Cooperating with Cooperative Attorneys

by Ron Ousky November 03, 2012


I have been struggling with the right way to relate to Cooperative Attorneys in our community.   For those of you that are not familiar with Cooperative Law, it can be most easily described as Collaborative Law without the Withdrawal Agreement. I know that may seem like an oxymoron since Collaborative Practice has, as its one defining principle, the Withdrawal Agreement or, as I prefer to call it, the Collaborative Commitment.  So for me, describing Collaborative Practice without the Collaborative Commitment seems a bit like trying to describe swimming without the water.

When the idea of Cooperative Law appeared a few years ago, it was fairly easy to dismiss it as just another flash in the pan or a marketing scheme for people who attorneys who want to be settlement oriented without any real commitment to doing anything different. But Cooperative Law seems to keep popping up in our community, so I think it is best for us Collaborative Practitioners to find a respectful and professional manner of addressing it.

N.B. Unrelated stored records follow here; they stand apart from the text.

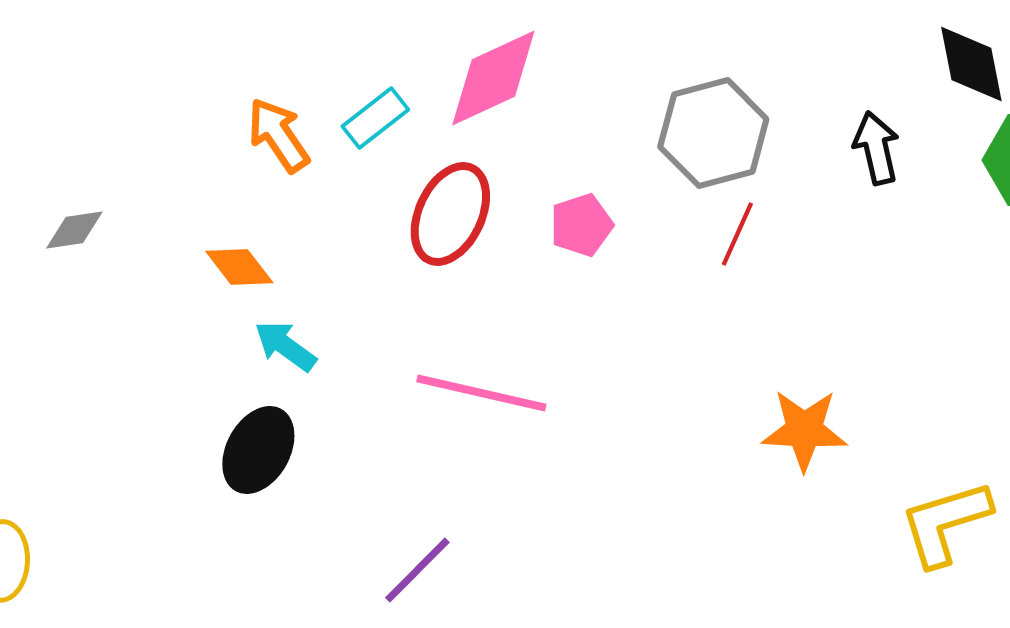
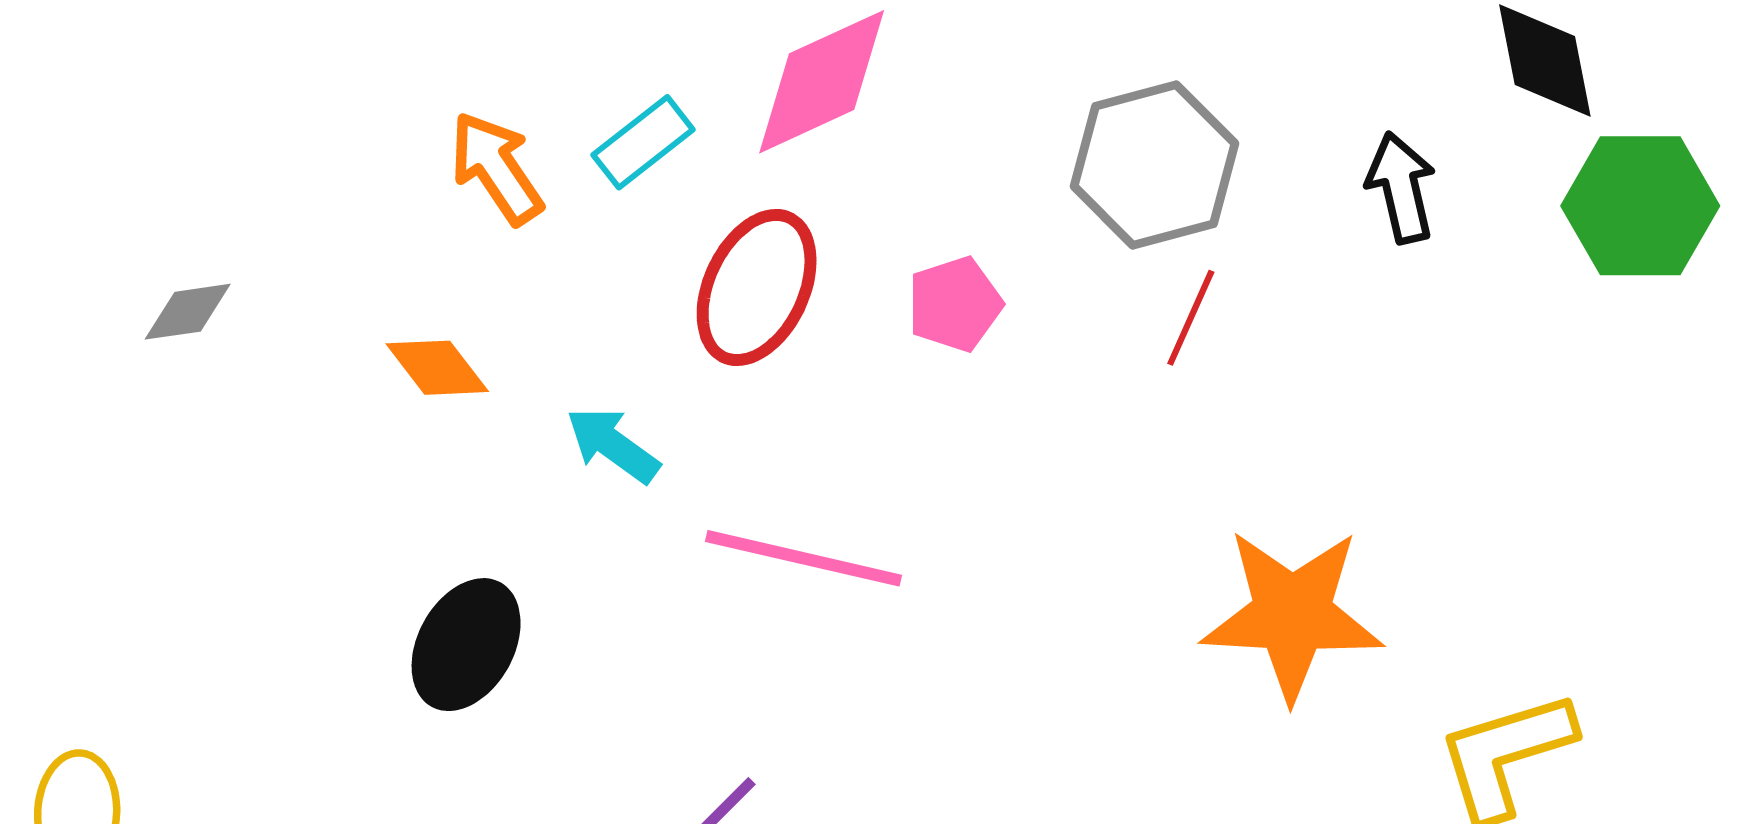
cyan arrow: (285, 346) -> (613, 445), moved
orange star: (804, 430) -> (1292, 614), size x1.4

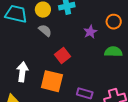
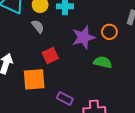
purple star: (90, 32) -> (83, 37), size x1.6
orange square: (52, 81) -> (34, 79), turned -30

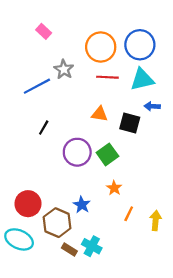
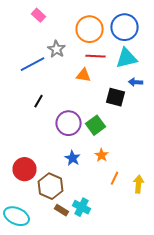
orange triangle: (100, 114) -> (84, 75), moved
blue star: (82, 205) -> (72, 158), moved
cyan ellipse: (19, 239) -> (16, 216), moved

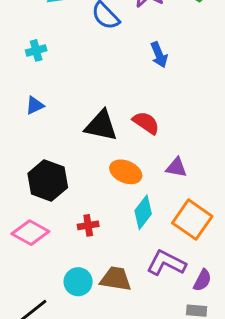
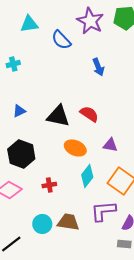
blue triangle: (35, 105) -> (19, 111), moved
purple L-shape: (166, 263) -> (103, 211), turned -32

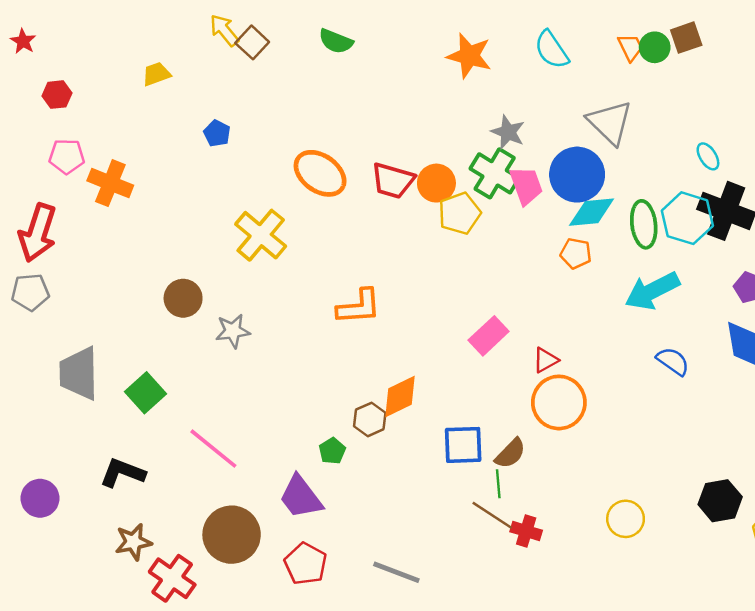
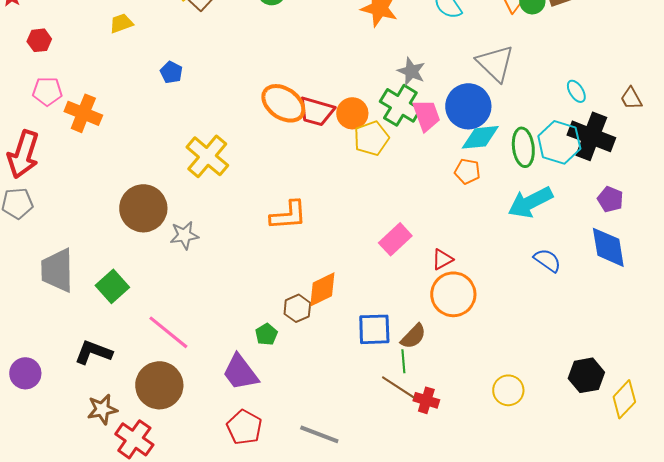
orange ellipse: (320, 173) -> (283, 103), moved
brown circle: (183, 298) -> (143, 208), size x1.5
brown circle: (232, 535) -> (159, 385), moved

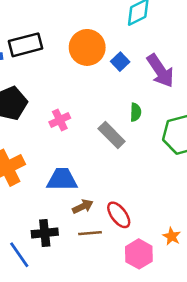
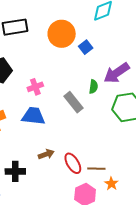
purple arrow: (160, 71) -> (116, 73), moved, turned 84
blue trapezoid: (62, 179) -> (33, 116), moved
brown line: (90, 233) -> (96, 169), moved

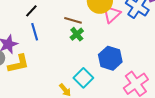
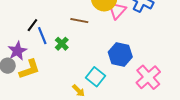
black line: (31, 11) -> (32, 25), moved
green cross: (77, 34) -> (62, 44), moved

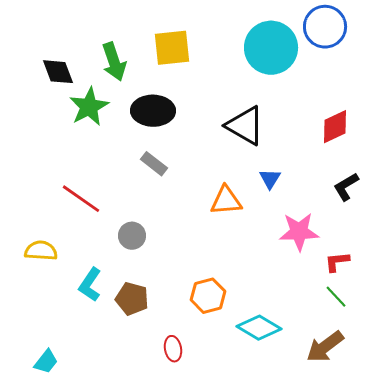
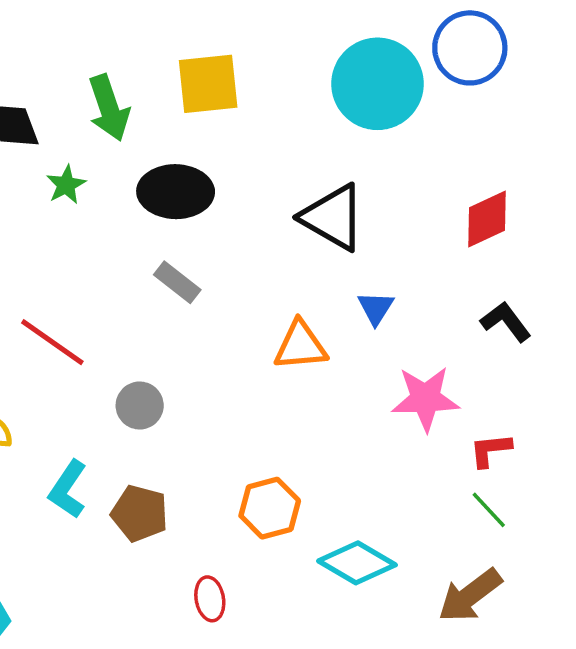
green star: (89, 107) -> (66, 185), size x0.6
black L-shape: (346, 187) -> (506, 322), turned 84

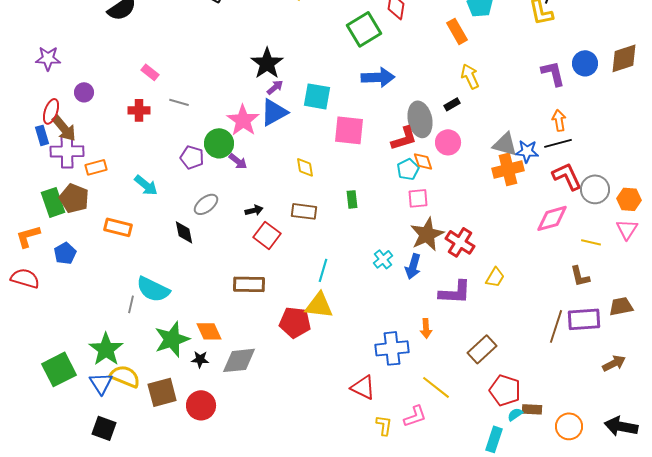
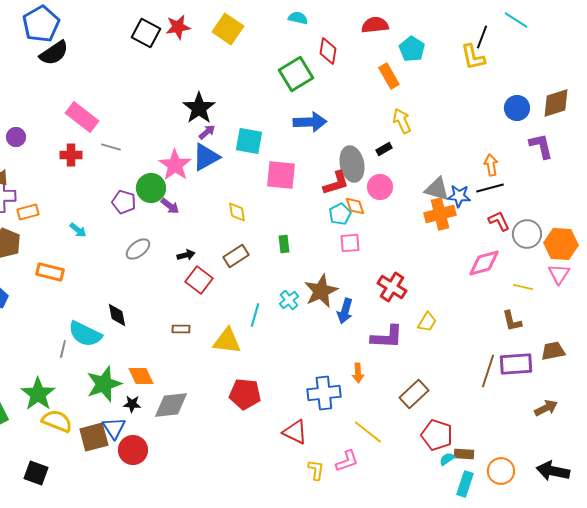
pink rectangle: (150, 72) -> (82, 117), size x1.8
purple L-shape: (553, 73) -> (541, 146), moved
red L-shape: (567, 176) -> (499, 221), size x0.7
cyan arrow: (146, 185) -> (78, 230), size x0.7
orange hexagon: (629, 199) -> (561, 244), size x1.4
brown rectangle: (304, 211) -> (236, 256), turned -40
black diamond: (184, 232) -> (117, 315), moved
brown star: (427, 234) -> (321, 291), moved
cyan cross: (383, 259) -> (289, 300), moved
brown rectangle: (249, 284) -> (181, 329), size x0.6
yellow triangle: (319, 305) -> (227, 341), moved
red pentagon: (295, 322) -> (245, 394), moved
blue triangle: (101, 383) -> (114, 428), moved
cyan rectangle: (494, 439) -> (465, 484), moved

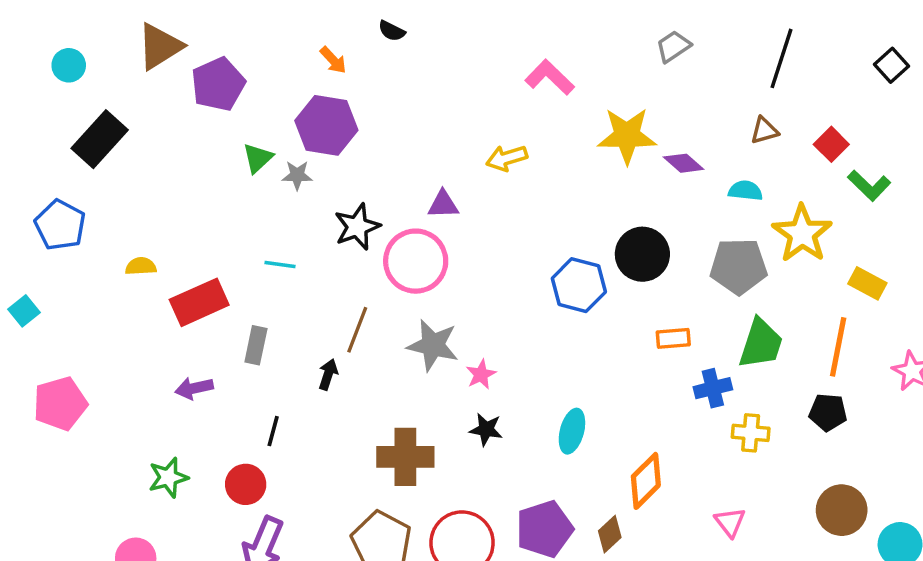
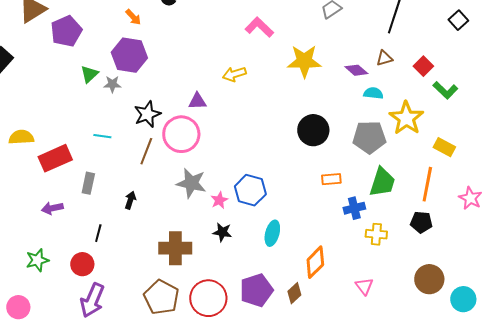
purple diamond: (684, 163) -> (356, 70), moved
yellow semicircle: (141, 266) -> (21, 137), size x1.4
blue hexagon: (579, 285) -> (250, 190), moved
brown line: (357, 330) -> (146, 151), moved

This is a thorny problem.  On the one hand, I truly want to support any idea that has the potential to truly help families in these difficult situations and I know several good attorneys who are excited about Cooperative Practice. Also, to the extent that Cooperative Professionals emulate many elements of Collaborative Practice, (i.e. Participation Agreements, informal discovery, teaming, joint meetings, interest based bargaining, etc.)  it is easy to support the spread of these important features. 

On the other hand, because Collaborative Practice has demonstrated that commitment achieves better outcomes,  a process that includes similar features but omits the real commitment may confuse the public and professionals.  It is always tempting to believe we can achieve something meaningful without any firm commitment.   Moreover, I struggle a bit with Cooperative Law a “process” because most practitioners do not seem to firmly commit to any defining idea.

In general, I believe that our community is best served when we reach out to other professionals with an open mind and genuine curiosity.  So I intend to reach out to the truly sincere Cooperative professionals in our community. My only request of my non Collaborative Law colleagues has been that they try to truly understand what it is we do and that they attempt to describe it to clients in a truly professional manner.  I guess it stands to reason that we should extend that same commitment to them.   Let me know what you think.  

Comments (2) -
htindall@tindallengland.comUnited States
2/9/2013 5:04:57 PM #

I have some experience with cooperative law cases. There are clients who have declined the collaborative approach because of a desire to keep me as their lawyer. There are lawyers who also object to the disqualification requirement, but are excellent interest-based negotiators. My thought has been to accept these cases for reason you stated so well. I use a written agreement about joint meetings, full disclosure and neutral experts. I have also added provisions for mediation and arbitration. While I prefer collaborative cases, I do respect the client's choice. My experience has been good. Our Houston appellate court has sanctioned the cooperative law.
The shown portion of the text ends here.